* [WORK ITEM]: Beginning at the line that contains "Image attached. Mask: **right", repeat every line of the listing exactly through the final one.

* [INFORMATION SUPPLIED]:
==========
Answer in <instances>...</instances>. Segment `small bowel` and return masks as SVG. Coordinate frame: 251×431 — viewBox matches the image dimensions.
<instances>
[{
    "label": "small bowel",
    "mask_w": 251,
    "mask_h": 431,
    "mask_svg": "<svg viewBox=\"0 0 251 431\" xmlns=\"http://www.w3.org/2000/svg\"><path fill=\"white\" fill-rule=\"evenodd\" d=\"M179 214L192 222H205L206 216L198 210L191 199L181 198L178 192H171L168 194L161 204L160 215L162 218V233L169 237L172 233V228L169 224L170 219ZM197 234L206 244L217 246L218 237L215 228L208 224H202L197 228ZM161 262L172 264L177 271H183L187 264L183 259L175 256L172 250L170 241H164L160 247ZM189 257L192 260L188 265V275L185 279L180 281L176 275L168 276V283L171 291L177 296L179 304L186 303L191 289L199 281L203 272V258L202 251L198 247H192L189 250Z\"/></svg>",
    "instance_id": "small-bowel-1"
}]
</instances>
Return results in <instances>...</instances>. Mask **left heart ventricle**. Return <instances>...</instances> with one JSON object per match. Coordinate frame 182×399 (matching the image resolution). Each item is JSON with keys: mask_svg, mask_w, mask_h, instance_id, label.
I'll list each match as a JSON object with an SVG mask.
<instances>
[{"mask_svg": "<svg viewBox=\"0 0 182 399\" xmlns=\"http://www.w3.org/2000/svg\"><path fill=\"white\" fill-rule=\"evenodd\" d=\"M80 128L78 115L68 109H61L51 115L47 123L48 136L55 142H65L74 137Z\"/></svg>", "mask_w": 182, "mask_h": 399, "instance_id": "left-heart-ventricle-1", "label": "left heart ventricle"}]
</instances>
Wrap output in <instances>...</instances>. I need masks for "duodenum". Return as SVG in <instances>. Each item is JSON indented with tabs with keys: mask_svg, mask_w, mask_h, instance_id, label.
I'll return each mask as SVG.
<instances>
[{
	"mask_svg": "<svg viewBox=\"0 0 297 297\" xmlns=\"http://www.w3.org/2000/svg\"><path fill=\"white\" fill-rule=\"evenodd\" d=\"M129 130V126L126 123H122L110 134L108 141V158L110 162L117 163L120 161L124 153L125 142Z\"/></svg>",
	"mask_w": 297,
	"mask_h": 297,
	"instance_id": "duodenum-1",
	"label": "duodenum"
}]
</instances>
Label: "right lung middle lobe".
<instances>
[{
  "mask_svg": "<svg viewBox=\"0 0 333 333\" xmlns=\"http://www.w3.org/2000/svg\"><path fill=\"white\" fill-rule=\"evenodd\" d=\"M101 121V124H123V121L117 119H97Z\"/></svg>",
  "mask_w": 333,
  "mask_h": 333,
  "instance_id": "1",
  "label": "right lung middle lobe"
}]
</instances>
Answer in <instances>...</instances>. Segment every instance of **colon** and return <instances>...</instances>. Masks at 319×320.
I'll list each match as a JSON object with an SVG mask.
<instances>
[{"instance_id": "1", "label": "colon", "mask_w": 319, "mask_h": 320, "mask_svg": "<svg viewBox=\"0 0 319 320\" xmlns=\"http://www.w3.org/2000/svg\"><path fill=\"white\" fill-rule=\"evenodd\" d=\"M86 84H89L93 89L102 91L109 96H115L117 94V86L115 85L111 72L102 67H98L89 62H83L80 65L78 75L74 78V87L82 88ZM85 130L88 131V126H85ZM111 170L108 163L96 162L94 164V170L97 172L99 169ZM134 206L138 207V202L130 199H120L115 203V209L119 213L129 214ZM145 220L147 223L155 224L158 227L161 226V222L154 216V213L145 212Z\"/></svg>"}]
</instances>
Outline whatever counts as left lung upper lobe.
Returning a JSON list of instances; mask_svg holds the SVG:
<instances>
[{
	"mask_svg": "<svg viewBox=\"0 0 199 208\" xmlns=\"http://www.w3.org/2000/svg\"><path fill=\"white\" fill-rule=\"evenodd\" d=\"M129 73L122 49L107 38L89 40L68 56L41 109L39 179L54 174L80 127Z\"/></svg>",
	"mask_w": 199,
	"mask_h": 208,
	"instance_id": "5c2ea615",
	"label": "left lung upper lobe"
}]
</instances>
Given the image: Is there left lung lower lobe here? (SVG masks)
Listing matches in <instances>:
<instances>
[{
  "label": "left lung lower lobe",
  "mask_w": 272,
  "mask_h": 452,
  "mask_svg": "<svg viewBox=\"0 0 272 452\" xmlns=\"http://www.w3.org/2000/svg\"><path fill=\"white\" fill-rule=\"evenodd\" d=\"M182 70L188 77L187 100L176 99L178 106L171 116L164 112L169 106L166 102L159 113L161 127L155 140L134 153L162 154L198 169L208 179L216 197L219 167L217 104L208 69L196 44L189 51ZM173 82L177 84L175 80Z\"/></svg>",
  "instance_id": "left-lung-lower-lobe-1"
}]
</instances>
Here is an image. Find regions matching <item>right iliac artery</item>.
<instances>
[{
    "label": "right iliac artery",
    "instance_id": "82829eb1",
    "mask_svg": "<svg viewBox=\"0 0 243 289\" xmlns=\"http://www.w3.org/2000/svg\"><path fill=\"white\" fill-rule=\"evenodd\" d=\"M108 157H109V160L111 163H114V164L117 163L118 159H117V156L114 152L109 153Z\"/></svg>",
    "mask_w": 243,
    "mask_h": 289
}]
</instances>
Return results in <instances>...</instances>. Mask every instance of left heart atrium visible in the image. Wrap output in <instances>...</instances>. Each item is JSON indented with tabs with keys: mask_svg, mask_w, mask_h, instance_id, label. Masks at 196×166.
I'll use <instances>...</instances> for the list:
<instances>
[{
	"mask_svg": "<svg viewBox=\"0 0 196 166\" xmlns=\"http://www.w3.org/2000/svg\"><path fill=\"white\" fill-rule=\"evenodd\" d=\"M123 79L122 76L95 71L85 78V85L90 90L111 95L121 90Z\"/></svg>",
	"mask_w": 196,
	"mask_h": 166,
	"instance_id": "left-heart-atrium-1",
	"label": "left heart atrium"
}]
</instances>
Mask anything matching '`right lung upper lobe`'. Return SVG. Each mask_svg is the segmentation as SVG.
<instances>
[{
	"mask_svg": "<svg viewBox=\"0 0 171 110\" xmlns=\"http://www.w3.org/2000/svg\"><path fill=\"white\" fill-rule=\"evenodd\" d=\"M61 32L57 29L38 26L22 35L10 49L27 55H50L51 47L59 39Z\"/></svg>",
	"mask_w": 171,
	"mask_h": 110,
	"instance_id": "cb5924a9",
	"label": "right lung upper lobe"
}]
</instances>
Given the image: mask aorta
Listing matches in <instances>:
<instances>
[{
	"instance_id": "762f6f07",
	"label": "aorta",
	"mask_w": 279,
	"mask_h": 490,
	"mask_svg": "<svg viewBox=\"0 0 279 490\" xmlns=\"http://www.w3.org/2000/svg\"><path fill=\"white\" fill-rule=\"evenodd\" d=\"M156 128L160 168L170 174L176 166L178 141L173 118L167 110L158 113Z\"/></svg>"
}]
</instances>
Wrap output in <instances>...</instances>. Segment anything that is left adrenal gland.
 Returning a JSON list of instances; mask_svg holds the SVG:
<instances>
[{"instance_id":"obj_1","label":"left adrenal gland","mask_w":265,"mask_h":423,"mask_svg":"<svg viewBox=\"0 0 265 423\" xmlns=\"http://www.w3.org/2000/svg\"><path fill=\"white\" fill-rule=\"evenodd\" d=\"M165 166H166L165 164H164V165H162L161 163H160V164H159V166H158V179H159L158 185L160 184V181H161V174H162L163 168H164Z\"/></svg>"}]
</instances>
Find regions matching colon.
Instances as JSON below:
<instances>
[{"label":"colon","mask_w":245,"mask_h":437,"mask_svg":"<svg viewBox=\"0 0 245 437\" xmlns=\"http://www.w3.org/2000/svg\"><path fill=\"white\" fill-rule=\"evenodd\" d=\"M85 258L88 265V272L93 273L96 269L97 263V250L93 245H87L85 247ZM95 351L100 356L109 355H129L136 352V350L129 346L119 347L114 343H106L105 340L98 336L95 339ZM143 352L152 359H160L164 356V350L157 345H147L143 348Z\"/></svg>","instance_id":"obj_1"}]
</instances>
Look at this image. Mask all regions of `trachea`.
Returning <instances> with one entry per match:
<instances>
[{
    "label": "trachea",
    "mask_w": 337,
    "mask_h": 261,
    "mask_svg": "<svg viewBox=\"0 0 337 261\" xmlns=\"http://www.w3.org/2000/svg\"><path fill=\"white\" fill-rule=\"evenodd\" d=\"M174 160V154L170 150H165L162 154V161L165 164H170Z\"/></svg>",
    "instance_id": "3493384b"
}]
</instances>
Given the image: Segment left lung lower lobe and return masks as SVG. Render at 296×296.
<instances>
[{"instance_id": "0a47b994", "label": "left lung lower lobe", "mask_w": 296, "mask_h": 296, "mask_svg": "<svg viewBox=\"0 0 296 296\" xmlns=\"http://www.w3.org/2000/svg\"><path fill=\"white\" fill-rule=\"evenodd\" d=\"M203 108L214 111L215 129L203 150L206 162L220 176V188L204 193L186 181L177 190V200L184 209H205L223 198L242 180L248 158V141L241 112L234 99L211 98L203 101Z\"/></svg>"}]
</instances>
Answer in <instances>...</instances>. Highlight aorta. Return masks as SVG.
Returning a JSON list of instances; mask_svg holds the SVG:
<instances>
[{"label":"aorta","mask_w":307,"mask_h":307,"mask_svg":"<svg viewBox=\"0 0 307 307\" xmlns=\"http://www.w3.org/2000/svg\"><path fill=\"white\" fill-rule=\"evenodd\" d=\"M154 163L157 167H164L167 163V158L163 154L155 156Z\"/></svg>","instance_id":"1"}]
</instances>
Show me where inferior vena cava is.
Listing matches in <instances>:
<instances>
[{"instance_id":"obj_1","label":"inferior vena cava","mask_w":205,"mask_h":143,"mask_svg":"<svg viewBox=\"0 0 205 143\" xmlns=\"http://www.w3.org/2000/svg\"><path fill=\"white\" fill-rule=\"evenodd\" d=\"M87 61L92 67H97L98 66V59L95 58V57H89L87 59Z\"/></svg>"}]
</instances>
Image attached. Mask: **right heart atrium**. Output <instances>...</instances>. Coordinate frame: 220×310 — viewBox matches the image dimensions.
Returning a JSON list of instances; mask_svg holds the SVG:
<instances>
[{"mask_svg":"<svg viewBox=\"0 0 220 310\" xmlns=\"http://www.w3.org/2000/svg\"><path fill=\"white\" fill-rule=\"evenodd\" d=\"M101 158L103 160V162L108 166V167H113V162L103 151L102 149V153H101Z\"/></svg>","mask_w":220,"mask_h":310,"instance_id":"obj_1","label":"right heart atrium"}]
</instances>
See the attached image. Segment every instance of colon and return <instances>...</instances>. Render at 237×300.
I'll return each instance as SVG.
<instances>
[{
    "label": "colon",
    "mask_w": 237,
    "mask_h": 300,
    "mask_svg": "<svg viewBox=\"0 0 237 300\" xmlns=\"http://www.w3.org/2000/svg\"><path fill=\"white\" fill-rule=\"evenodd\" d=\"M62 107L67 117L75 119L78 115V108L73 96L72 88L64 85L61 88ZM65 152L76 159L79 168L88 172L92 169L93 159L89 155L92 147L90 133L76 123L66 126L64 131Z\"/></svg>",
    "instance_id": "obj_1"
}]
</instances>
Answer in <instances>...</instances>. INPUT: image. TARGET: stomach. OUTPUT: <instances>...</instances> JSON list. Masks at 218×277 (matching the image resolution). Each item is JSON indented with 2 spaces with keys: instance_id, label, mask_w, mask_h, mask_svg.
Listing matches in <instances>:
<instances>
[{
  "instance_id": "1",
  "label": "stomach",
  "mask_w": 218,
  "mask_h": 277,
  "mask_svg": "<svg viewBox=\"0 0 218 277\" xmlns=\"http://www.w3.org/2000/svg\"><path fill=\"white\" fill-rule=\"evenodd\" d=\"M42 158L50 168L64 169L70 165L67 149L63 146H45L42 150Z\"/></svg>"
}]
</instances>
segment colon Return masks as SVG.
==========
* [TASK SOLUTION]:
Image attached. Mask: **right heart atrium**. Output <instances>...</instances>. Coordinate frame: 220×310 — viewBox matches the image dimensions.
Returning a JSON list of instances; mask_svg holds the SVG:
<instances>
[{"mask_svg":"<svg viewBox=\"0 0 220 310\" xmlns=\"http://www.w3.org/2000/svg\"><path fill=\"white\" fill-rule=\"evenodd\" d=\"M101 158L103 160V162L108 166V167H113V162L103 151L102 149V153H101Z\"/></svg>","mask_w":220,"mask_h":310,"instance_id":"obj_1","label":"right heart atrium"}]
</instances>
See the attached image. Segment every instance of colon and return <instances>...</instances>. Render at 237×300.
I'll return each instance as SVG.
<instances>
[{
    "label": "colon",
    "mask_w": 237,
    "mask_h": 300,
    "mask_svg": "<svg viewBox=\"0 0 237 300\" xmlns=\"http://www.w3.org/2000/svg\"><path fill=\"white\" fill-rule=\"evenodd\" d=\"M62 107L67 117L75 119L78 115V108L73 96L72 88L64 85L61 88ZM65 152L76 159L79 168L88 172L92 169L93 159L89 155L92 147L90 133L76 123L66 126L64 131Z\"/></svg>",
    "instance_id": "obj_1"
}]
</instances>
Answer in <instances>...</instances>. INPUT: image. TARGET: stomach. OUTPUT: <instances>...</instances> JSON list. Masks at 218×277 (matching the image resolution). Each item is JSON indented with 2 spaces with keys: instance_id, label, mask_w, mask_h, mask_svg.
Listing matches in <instances>:
<instances>
[{
  "instance_id": "1",
  "label": "stomach",
  "mask_w": 218,
  "mask_h": 277,
  "mask_svg": "<svg viewBox=\"0 0 218 277\" xmlns=\"http://www.w3.org/2000/svg\"><path fill=\"white\" fill-rule=\"evenodd\" d=\"M42 158L50 168L64 169L70 165L67 149L63 146H45L42 150Z\"/></svg>"
}]
</instances>
segment colon Return masks as SVG.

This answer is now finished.